-- Task directions --
Every line from the line containing "Оплата наличными курьеру" through the end of the data is to be reproduced exactly, excluding pictures.

-- Provided data --
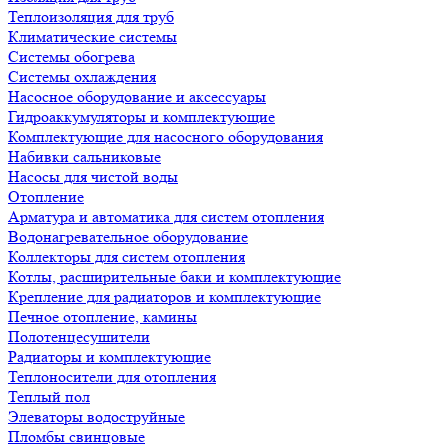
Теплоизоляция для труб
Климатические системы
Системы обогрева
Системы охлаждения
Насосное оборудование и аксессуары
Гидроаккумуляторы и комплектующие
Комплектующие для насосного оборудования
Набивки сальниковые
Насосы для чистой воды
Отопление
Арматура и автоматика для систем отопления
Водонагревательное оборудование
Коллекторы для систем отопления
Котлы, расширительные баки и комплектующие
Крепление для радиаторов и комплектующие
Печное отопление, камины
Полотенцесушители
Радиаторы и комплектующие
Теплоносители для отопления
Теплый пол
Элеваторы водоструйные
Пломбы свинцовые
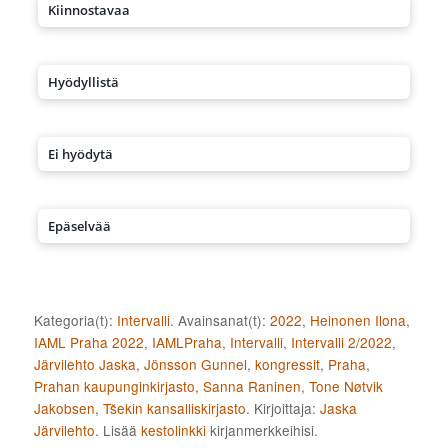
Kiinnostavaa
Hyödyllistä
Ei hyödytä
Epäselvää
Kategoria(t):
Intervalli
. Avainsanat(t):
2022
,
Heinonen Ilona
,
IAML Praha 2022
,
IAMLPraha
,
Intervalli
,
Intervalli 2/2022
,
Järvilehto Jaska
,
Jönsson Gunnel
,
kongressit
,
Praha
,
Prahan kaupunginkirjasto
,
Sanna Raninen
,
Tone Nøtvik
Jakobsen
,
Tšekin kansalliskirjasto
. Kirjoittaja:
Jaska
Järvilehto
. Lisää
kestolinkki
kirjanmerkkeihisi.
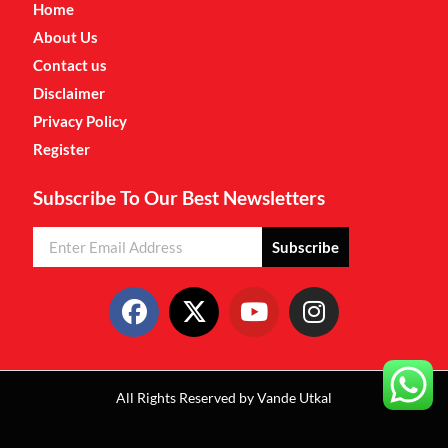
Home
About Us
Contact us
Disclaimer
Privacy Policy
Register
Subscribe To Our Best Newsletters
Subscribe
All Rights Reserved by Vande Utkal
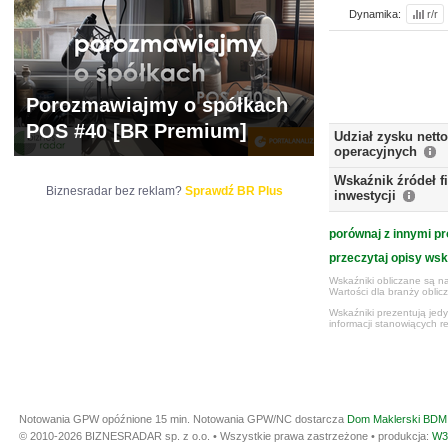
Dynamika:
r/r
Porozmawiajmy o spółkach
POS #40 [BR Premium]
Udział zysku nett
operacyjnych
Wskaźnik źródeł 
Biznesradar bez reklam?
Sprawdź BR Plus
inwestycji
porównaj z innymi pr
przeczytaj opisy ws
Wskaźniki obliczane są na
Wartości dla branży obli
Wskaźniki prezentują jed
informacji stanowiących r
Notowania GPW opóźnione 15 min.
Notowania GPW/NC dostarcza
Dom Maklerski BDM 
© 2010-2026 BIZNESRADAR sp. z o.o. • Wszystkie prawa zastrzeżone • produkcja:
W3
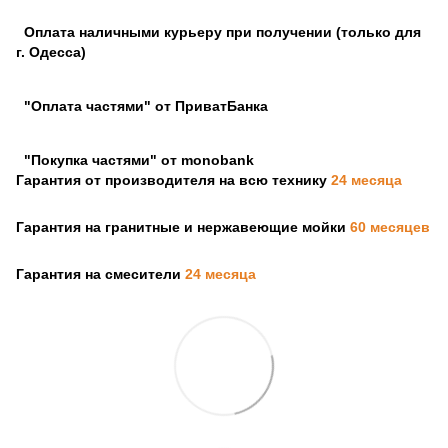
Оплата наличными курьеру при получении (только для
г. Одесса)
"Оплата частями" от ПриватБанка
"Покупка частями" от monobank
Гарантия от производителя на всю технику
24 месяца
Гарантия на гранитные и нержавеющие мойки
60 месяцев
Гарантия на смесители
24 месяца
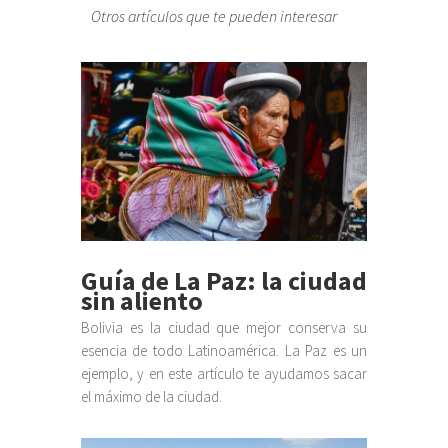
Otros artículos que te pueden interesar
Guía de La Paz: la ciudad
sin aliento
Bolivia es la ciudad que mejor conserva su
esencia de todo Latinoamérica. La Paz es un
ejemplo, y en este artículo te ayudamos sacar
el máximo de la ciudad.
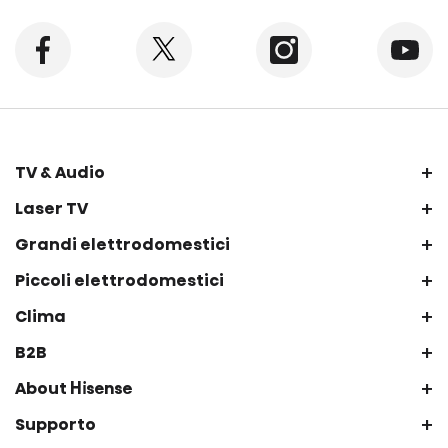
+
TV & Audio
+
Laser TV
+
Grandi elettrodomestici
+
Piccoli elettrodomestici
+
Clima
+
B2B
+
About Hisense
+
Supporto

-- Solution to the exercise --
Оплата наличными курьеру при получении (только для
г. Одесса)
"Оплата частями" от ПриватБанка
"Покупка частями" от monobank
Гарантия от производителя на всю технику
24 месяца
Гарантия на гранитные и нержавеющие мойки
60 месяцев
Гарантия на смесители
24 месяца
Otros artículos que te pueden interesar
Guía de La Paz: la ciudad
sin aliento
Bolivia es la ciudad que mejor conserva su
esencia de todo Latinoamérica. La Paz es un
ejemplo, y en este artículo te ayudamos sacar
el máximo de la ciudad.
+
TV & Audio
+
Laser TV
+
Grandi elettrodomestici
+
Piccoli elettrodomestici
+
Clima
+
B2B
+
About Hisense
+
Supporto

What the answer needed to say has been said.